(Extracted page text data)
......
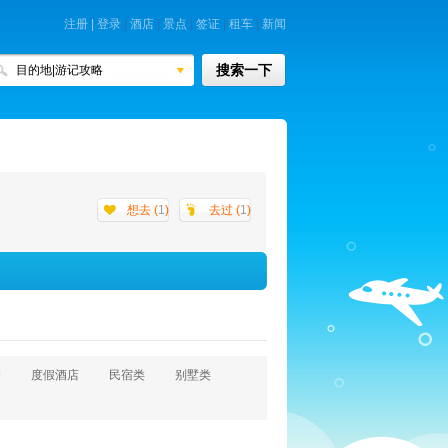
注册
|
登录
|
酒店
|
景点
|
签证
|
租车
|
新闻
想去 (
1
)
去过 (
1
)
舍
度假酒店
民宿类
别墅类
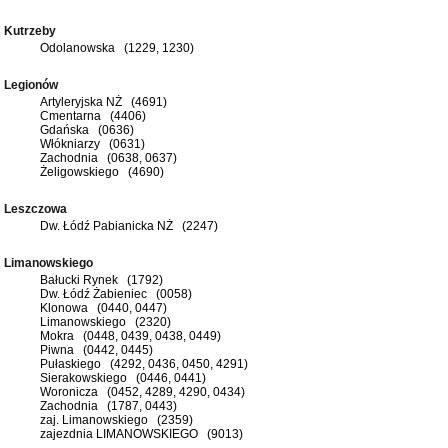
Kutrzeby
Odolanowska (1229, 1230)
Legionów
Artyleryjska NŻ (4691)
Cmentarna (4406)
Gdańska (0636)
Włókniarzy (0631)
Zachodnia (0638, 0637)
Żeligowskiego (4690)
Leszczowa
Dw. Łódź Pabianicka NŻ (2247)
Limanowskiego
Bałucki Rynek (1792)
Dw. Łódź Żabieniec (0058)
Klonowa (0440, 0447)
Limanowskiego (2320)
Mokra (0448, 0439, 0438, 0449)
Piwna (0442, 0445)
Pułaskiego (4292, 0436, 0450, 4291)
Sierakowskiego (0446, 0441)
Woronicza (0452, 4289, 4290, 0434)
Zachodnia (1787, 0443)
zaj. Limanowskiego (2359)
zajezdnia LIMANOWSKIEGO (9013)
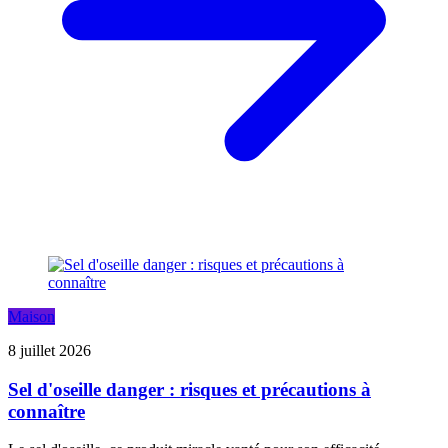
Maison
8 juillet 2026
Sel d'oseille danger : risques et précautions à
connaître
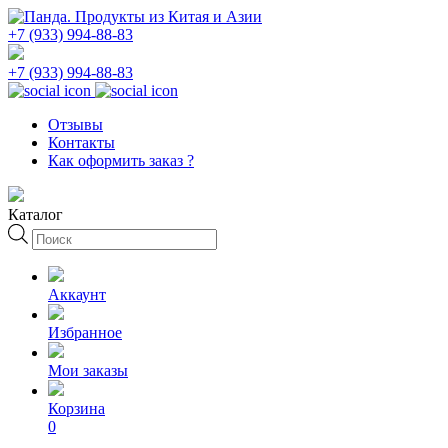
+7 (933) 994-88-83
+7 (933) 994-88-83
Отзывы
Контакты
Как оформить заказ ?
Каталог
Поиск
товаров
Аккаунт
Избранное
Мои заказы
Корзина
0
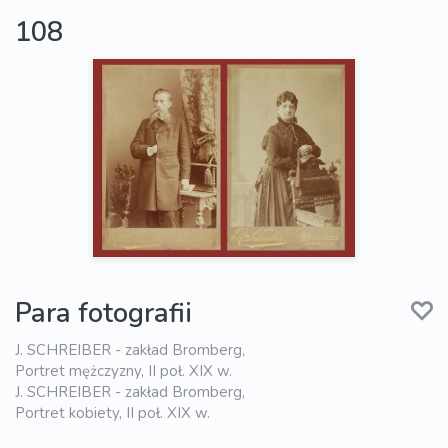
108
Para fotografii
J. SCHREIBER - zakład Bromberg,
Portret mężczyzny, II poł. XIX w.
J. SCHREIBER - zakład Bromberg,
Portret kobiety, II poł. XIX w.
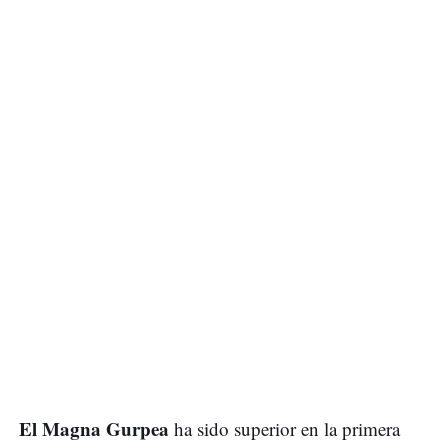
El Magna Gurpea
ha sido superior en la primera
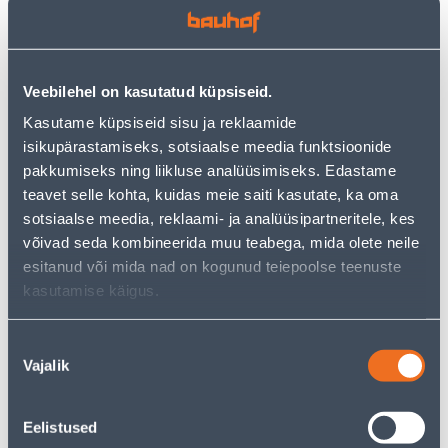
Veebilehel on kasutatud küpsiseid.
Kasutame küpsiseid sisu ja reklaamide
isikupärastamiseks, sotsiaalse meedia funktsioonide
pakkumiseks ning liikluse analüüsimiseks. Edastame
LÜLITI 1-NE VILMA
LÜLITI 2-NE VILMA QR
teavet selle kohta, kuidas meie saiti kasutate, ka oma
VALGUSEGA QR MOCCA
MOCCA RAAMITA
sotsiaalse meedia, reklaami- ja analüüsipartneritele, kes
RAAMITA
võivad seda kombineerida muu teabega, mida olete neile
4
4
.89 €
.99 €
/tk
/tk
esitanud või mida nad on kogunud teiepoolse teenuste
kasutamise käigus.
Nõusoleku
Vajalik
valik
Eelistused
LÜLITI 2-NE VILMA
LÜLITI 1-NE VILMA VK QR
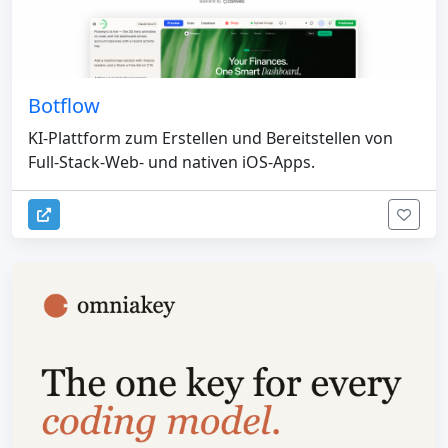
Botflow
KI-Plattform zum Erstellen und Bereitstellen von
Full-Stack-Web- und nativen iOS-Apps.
......
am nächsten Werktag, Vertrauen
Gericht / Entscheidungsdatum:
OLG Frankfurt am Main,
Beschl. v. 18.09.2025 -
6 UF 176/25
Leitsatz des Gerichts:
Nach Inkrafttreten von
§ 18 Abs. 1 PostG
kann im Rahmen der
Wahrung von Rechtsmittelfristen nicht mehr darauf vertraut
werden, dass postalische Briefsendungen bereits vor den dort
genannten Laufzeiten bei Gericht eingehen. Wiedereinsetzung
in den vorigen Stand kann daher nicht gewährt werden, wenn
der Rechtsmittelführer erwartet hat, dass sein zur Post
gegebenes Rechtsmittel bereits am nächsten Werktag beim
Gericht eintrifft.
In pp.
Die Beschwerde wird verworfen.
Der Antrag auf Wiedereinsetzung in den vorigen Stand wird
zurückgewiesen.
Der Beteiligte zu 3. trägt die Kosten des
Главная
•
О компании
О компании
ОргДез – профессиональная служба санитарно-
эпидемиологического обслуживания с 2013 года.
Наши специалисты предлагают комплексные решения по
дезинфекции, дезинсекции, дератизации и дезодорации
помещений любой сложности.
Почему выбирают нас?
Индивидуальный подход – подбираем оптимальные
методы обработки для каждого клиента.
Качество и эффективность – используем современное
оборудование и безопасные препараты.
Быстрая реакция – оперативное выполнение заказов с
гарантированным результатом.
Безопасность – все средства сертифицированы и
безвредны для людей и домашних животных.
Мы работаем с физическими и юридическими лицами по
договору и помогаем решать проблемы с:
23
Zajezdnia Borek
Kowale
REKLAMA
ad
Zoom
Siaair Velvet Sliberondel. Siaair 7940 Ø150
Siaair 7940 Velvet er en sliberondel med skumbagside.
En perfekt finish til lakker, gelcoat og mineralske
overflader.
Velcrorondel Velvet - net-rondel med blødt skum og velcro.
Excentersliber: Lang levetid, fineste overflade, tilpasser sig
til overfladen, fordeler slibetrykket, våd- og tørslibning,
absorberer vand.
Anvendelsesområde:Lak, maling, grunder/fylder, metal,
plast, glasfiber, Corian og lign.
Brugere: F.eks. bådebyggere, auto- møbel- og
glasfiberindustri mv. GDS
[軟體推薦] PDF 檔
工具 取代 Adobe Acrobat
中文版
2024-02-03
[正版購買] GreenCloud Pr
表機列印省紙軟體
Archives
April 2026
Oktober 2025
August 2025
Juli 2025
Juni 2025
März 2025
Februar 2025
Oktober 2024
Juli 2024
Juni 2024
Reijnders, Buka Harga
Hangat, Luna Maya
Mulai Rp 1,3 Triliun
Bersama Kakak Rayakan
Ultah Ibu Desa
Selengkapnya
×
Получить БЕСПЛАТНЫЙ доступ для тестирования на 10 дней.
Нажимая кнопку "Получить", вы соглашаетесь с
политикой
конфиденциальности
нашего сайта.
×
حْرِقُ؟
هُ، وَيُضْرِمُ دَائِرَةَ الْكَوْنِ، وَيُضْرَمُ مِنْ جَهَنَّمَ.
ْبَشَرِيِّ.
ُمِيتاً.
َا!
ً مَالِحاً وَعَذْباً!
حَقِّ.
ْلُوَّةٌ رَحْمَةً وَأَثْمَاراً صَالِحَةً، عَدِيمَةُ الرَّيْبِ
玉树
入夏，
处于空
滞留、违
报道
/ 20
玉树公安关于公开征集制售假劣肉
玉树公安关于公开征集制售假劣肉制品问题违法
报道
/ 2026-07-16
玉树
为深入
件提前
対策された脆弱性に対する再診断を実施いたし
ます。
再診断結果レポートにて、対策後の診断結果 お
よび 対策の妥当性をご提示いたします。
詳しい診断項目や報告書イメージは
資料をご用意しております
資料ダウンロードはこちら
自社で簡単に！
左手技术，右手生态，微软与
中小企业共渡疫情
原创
......
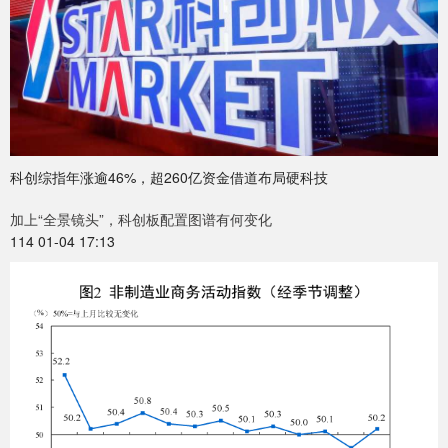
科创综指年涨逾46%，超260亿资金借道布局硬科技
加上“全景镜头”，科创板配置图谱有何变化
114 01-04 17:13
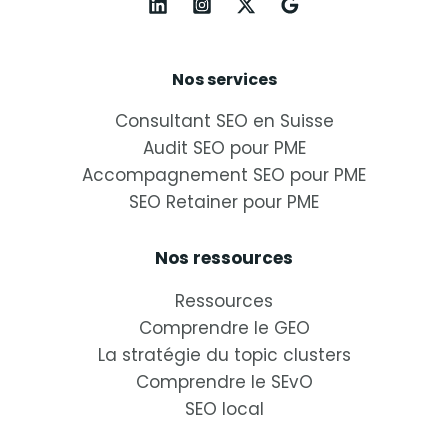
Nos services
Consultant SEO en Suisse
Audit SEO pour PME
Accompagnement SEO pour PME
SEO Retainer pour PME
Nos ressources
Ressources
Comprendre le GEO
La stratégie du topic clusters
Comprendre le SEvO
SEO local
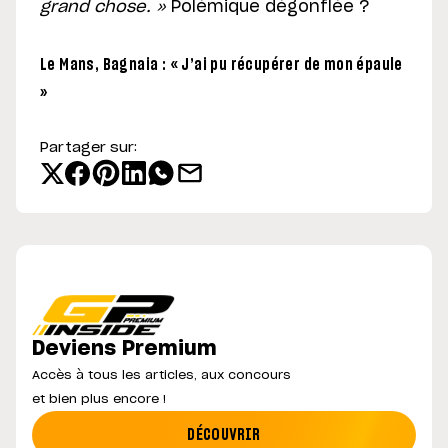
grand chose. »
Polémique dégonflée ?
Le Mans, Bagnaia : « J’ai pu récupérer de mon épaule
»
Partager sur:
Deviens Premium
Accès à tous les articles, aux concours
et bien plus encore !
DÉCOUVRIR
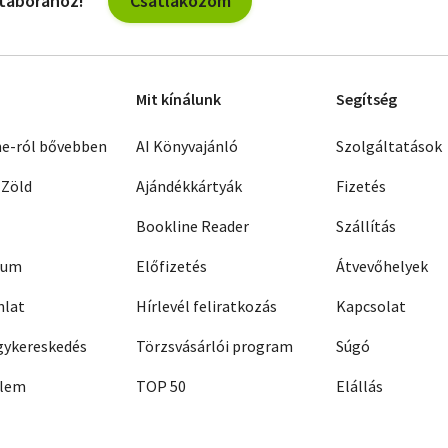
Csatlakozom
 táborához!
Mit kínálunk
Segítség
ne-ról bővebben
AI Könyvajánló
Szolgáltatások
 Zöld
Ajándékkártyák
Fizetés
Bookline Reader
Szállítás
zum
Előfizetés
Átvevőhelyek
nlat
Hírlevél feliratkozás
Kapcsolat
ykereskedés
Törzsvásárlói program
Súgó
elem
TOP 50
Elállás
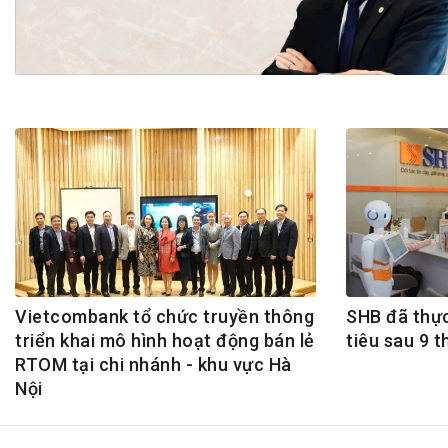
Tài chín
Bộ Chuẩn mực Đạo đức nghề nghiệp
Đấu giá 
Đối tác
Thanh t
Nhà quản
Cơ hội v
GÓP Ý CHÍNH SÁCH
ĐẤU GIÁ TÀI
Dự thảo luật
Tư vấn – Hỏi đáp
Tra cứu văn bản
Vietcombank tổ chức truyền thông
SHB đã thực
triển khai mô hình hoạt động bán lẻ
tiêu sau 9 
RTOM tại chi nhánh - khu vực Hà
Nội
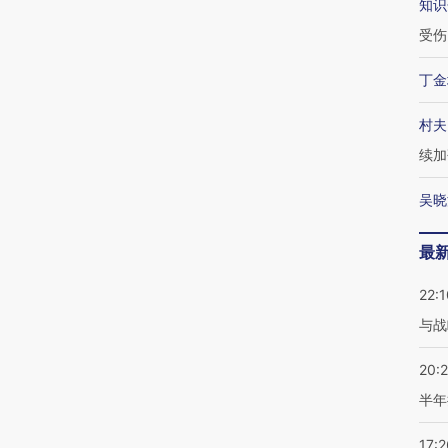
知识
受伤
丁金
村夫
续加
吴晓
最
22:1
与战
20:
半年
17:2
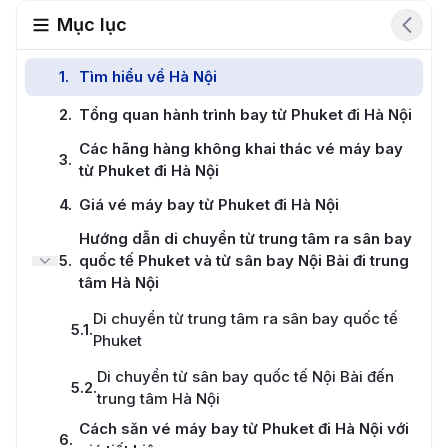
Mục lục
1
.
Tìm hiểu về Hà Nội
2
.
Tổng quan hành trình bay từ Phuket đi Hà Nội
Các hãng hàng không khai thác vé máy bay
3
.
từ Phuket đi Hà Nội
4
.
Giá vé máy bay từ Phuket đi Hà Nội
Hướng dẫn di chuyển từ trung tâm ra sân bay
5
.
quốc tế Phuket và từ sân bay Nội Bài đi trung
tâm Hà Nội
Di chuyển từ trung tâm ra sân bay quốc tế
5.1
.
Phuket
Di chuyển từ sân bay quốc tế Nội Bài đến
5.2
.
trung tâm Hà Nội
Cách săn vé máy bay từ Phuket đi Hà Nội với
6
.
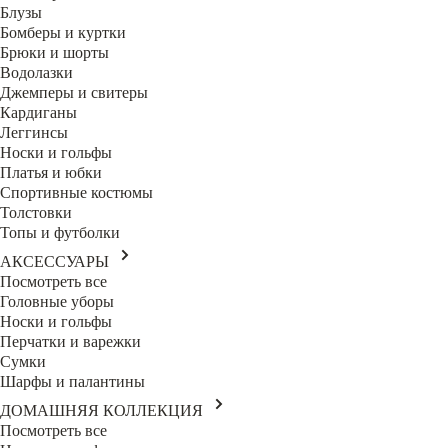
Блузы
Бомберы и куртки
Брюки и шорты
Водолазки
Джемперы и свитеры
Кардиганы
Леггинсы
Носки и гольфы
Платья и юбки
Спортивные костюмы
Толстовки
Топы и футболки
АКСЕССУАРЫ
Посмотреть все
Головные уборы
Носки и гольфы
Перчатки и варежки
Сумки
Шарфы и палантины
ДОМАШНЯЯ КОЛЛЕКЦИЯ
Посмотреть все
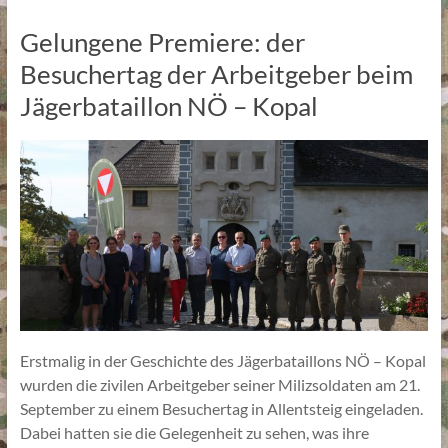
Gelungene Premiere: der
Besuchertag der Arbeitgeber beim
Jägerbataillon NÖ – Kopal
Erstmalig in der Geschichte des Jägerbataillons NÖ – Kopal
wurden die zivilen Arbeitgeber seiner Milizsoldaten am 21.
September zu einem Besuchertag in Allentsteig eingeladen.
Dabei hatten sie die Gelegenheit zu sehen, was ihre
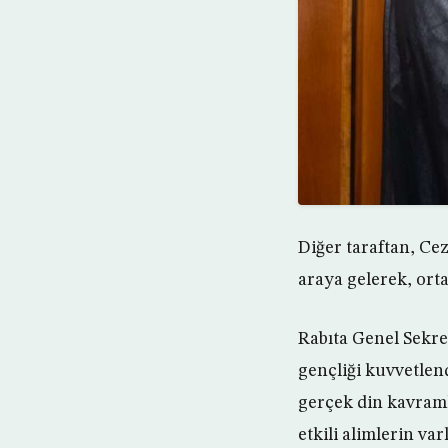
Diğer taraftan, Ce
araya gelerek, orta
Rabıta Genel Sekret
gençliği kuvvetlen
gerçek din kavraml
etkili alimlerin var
......
[What is required]
Scan the data above for the word "pour", then copy every line that holds it.

[Response box]
Audit SEO pour PME
Accompagnement SEO pour PME
SEO Retainer pour PME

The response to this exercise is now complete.